### Task instructions
Read the lines below. Copy out any that hold the string "рюкзак".

(Dataset entries)
......
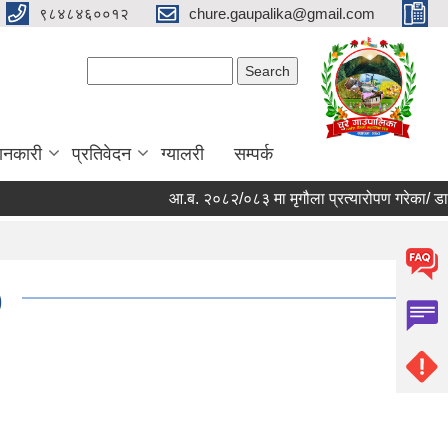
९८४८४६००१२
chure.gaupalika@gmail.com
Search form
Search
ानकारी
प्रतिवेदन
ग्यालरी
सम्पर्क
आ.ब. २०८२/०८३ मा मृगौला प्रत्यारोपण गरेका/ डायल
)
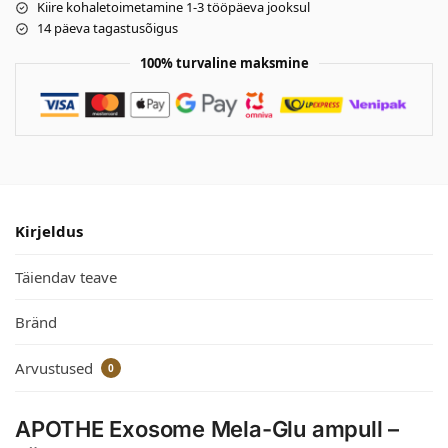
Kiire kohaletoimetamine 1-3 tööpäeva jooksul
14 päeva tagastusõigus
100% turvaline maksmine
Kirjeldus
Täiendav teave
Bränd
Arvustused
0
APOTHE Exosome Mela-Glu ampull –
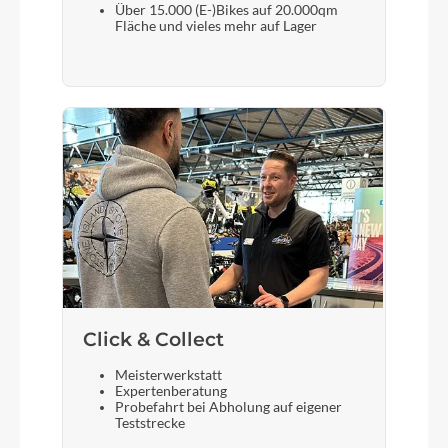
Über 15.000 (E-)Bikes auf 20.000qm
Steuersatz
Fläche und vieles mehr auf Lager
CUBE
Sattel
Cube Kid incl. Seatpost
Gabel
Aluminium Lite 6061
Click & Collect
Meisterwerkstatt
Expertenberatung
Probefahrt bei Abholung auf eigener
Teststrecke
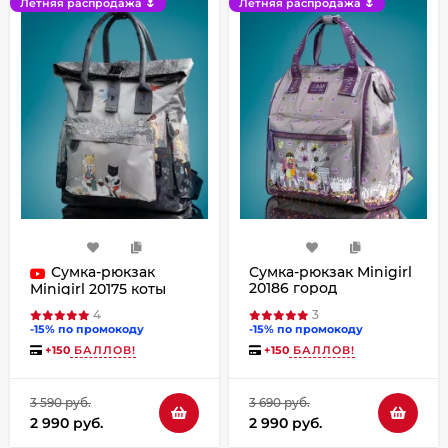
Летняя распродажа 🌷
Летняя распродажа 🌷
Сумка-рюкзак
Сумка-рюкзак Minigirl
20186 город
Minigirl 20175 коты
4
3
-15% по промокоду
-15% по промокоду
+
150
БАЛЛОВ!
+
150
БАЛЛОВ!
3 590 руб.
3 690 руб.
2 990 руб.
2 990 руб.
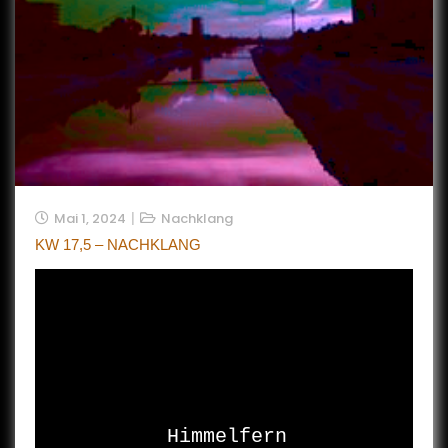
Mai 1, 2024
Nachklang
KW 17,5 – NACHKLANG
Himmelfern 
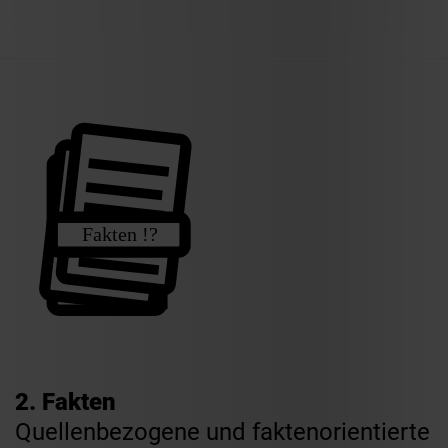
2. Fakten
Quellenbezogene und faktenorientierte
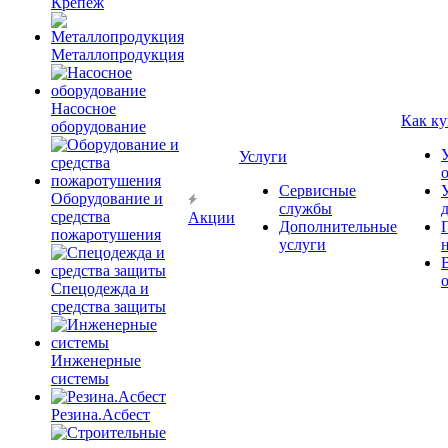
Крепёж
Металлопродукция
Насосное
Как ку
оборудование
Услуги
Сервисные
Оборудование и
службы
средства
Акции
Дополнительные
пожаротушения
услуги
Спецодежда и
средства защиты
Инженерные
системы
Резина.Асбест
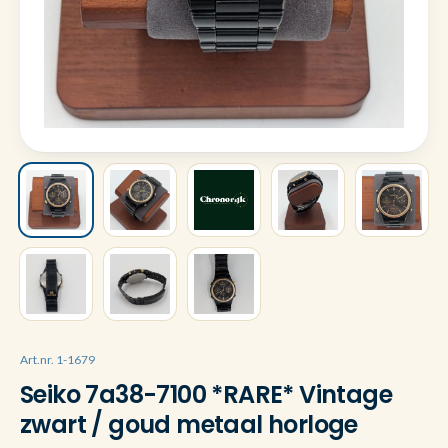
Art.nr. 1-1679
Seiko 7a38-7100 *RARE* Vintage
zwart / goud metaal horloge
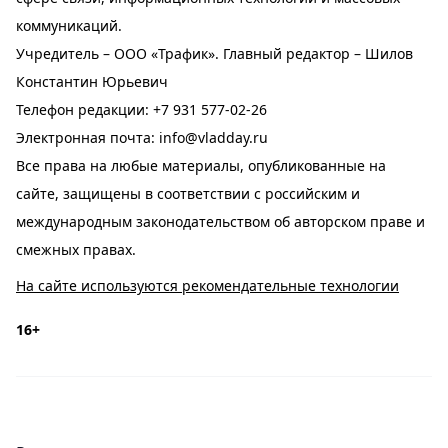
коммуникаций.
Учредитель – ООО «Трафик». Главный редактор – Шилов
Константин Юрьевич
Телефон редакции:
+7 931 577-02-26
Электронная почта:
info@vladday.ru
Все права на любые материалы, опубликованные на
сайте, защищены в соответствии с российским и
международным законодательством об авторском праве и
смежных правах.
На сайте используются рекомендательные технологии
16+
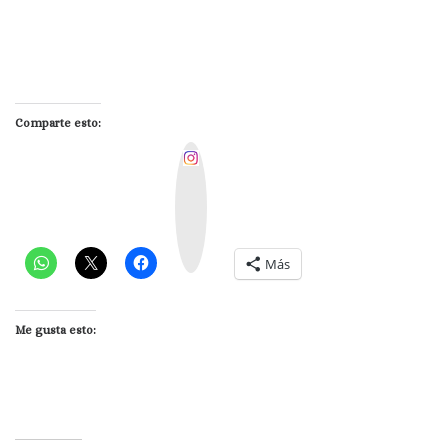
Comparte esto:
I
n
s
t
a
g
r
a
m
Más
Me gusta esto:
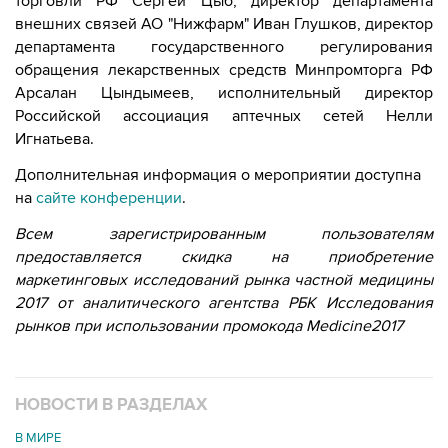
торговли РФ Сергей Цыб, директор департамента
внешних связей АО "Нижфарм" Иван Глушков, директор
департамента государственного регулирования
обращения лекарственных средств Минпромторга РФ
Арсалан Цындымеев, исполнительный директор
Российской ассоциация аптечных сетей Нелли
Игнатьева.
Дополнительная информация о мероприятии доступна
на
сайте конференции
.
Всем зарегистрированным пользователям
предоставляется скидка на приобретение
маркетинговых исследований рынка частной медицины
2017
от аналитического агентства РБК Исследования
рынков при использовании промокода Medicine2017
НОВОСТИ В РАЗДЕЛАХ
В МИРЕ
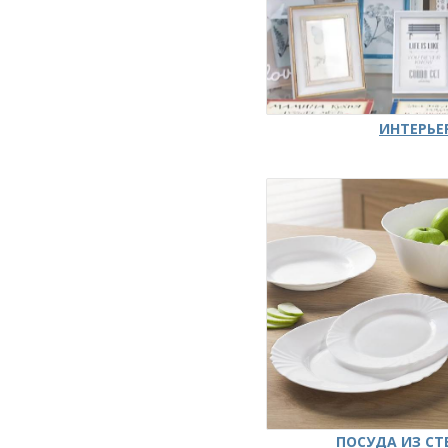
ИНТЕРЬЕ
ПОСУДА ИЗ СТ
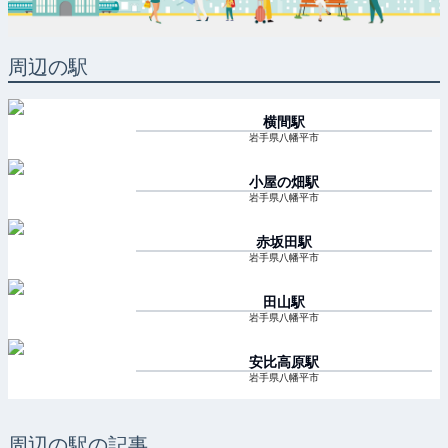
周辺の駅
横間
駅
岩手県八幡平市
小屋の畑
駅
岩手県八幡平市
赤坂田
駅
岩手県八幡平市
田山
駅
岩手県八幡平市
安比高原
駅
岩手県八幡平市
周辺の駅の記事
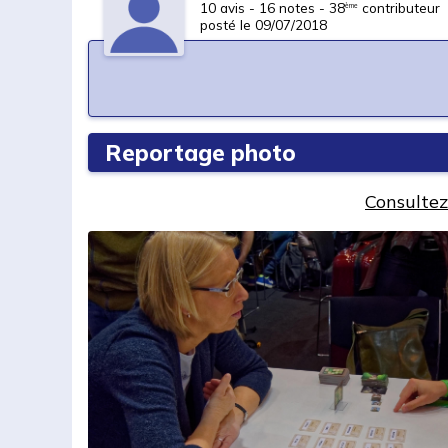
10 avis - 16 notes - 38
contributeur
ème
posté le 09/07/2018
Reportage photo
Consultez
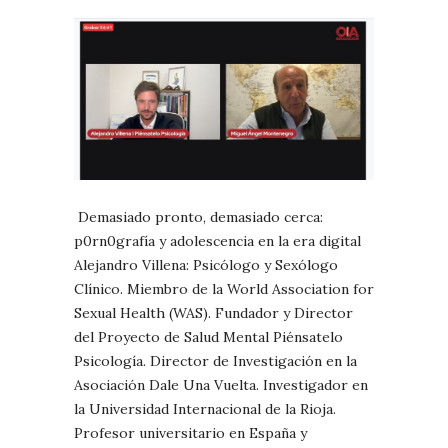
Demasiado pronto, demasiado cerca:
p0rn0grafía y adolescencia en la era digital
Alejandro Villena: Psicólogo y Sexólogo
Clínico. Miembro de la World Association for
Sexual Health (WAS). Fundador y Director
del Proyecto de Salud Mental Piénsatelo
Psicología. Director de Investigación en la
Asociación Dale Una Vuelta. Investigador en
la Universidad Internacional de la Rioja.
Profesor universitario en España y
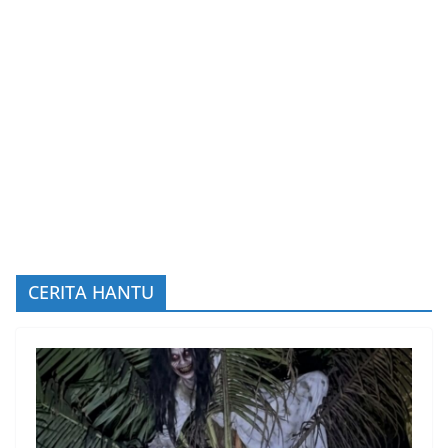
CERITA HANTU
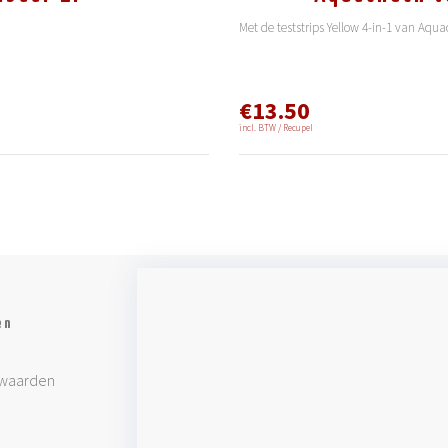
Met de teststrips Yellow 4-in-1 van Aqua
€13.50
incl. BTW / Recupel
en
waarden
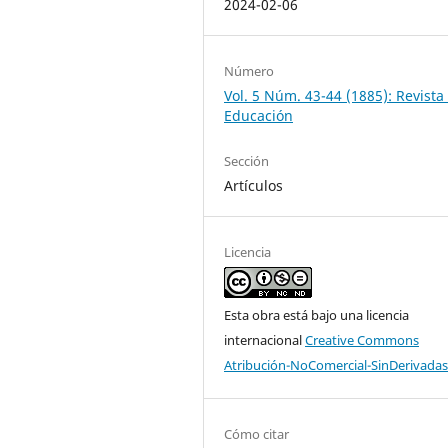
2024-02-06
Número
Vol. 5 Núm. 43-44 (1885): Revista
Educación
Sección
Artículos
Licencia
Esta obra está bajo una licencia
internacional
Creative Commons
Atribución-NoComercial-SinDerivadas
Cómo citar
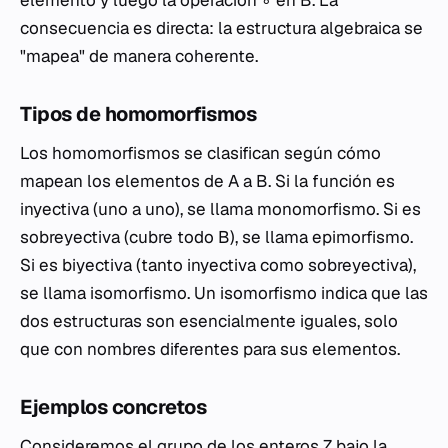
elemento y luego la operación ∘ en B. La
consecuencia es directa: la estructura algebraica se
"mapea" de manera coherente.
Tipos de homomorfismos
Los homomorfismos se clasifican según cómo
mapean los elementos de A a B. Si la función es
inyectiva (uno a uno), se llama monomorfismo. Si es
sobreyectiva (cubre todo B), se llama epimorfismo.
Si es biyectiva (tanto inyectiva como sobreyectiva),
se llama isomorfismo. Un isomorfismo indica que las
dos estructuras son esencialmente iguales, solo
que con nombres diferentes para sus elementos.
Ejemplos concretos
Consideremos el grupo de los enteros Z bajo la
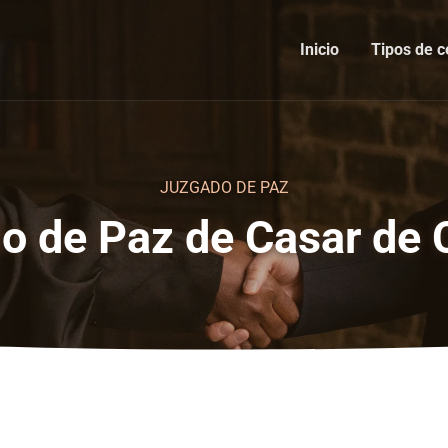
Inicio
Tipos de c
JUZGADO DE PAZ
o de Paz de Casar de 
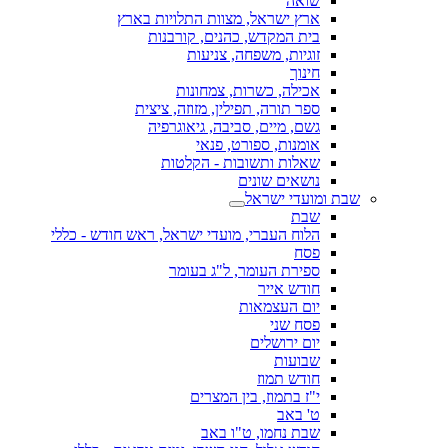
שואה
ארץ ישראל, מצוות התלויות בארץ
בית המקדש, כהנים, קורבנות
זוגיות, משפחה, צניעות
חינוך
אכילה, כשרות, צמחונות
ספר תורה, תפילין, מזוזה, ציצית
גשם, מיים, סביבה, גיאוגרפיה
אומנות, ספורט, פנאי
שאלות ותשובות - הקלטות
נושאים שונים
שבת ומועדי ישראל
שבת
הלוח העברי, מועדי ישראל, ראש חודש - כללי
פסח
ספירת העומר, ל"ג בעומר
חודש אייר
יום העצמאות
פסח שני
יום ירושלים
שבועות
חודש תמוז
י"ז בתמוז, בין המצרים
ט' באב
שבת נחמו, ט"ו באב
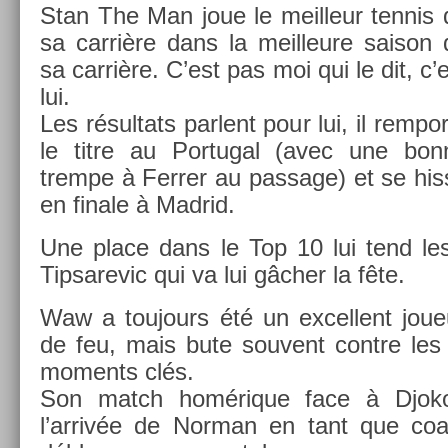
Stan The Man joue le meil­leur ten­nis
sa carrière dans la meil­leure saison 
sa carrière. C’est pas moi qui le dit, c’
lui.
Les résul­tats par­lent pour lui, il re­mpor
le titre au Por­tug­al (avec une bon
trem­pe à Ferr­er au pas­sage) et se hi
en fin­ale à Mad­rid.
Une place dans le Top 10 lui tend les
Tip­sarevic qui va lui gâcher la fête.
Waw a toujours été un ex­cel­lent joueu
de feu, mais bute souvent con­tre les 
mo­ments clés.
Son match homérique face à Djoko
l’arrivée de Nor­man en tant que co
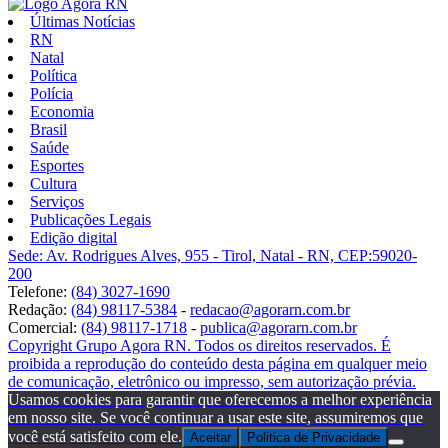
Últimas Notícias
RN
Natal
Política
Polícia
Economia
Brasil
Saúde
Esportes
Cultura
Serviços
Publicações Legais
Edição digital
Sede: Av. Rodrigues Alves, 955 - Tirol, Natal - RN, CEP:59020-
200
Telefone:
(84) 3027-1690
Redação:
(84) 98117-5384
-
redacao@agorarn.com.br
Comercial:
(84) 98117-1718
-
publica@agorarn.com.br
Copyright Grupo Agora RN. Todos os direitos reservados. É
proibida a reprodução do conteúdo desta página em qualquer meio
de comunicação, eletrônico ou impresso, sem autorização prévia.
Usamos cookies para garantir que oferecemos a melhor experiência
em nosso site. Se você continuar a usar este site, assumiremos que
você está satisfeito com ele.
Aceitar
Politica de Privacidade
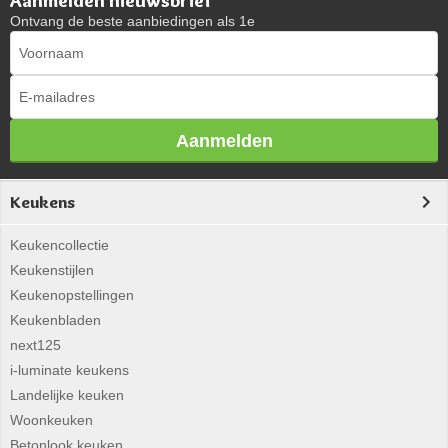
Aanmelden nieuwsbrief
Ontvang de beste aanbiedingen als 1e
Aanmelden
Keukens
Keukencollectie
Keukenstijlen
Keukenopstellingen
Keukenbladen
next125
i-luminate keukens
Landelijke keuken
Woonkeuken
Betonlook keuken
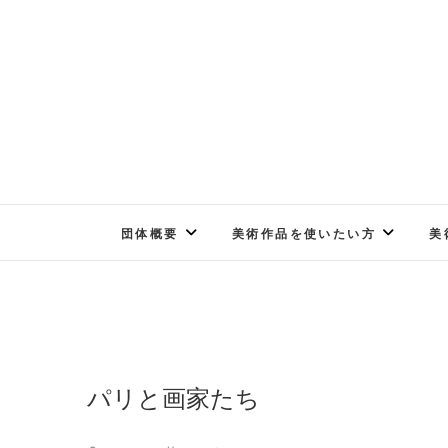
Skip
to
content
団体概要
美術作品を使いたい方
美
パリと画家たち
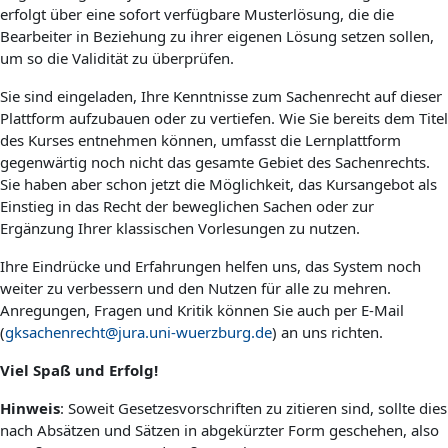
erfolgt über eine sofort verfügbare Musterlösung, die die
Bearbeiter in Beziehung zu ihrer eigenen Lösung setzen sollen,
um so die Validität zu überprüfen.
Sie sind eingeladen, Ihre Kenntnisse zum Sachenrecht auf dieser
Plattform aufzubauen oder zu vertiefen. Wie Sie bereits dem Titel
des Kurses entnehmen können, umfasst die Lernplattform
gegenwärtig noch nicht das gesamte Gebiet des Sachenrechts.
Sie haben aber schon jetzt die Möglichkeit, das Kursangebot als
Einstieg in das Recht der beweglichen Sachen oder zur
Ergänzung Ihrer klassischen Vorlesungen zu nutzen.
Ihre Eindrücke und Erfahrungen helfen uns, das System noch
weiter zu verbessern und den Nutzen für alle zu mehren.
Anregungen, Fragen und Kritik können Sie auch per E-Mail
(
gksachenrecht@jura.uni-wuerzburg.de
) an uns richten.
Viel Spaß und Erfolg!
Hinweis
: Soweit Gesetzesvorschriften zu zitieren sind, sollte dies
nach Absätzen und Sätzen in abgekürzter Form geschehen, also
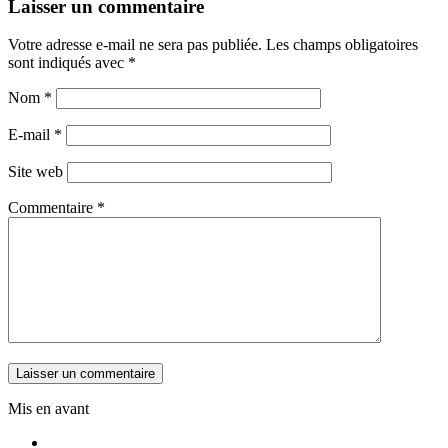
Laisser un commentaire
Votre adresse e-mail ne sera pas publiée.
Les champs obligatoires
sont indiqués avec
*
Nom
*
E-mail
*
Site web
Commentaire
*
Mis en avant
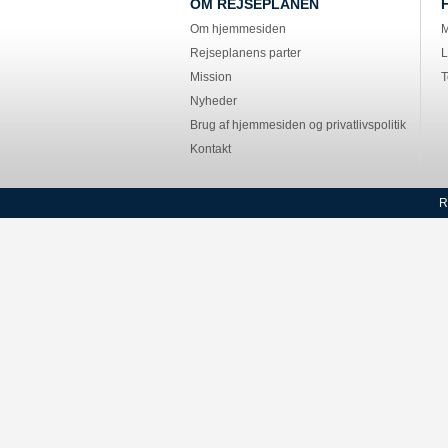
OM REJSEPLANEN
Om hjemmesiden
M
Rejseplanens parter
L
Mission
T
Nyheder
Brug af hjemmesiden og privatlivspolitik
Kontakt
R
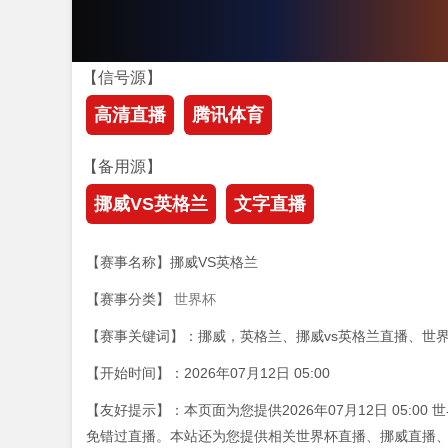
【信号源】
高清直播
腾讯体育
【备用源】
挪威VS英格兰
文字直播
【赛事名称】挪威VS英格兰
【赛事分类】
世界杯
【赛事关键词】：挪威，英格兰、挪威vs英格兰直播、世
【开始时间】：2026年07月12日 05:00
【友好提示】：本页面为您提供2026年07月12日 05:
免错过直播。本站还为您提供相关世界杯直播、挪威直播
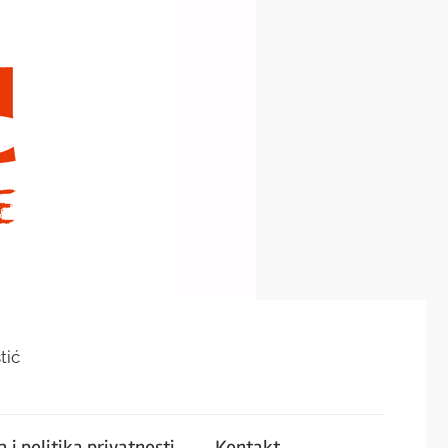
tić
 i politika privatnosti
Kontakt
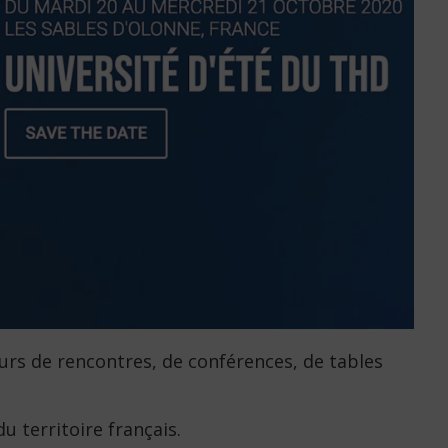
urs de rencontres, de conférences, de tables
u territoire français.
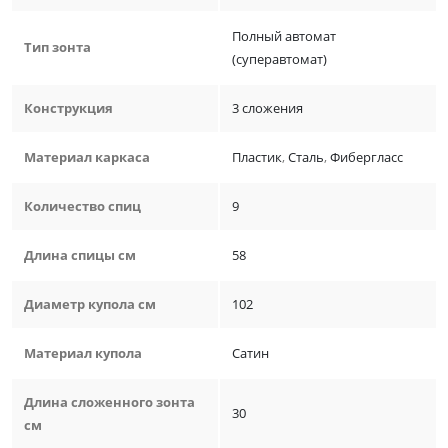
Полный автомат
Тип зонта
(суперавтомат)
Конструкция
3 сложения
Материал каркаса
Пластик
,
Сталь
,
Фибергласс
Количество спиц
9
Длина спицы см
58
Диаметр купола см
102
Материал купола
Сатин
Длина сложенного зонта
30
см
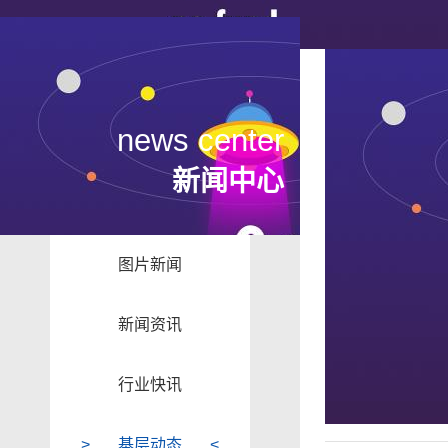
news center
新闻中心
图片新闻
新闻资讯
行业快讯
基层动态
......
### Exercise response
Сумка-рюкзак
Сумка-рюкзак Minigirl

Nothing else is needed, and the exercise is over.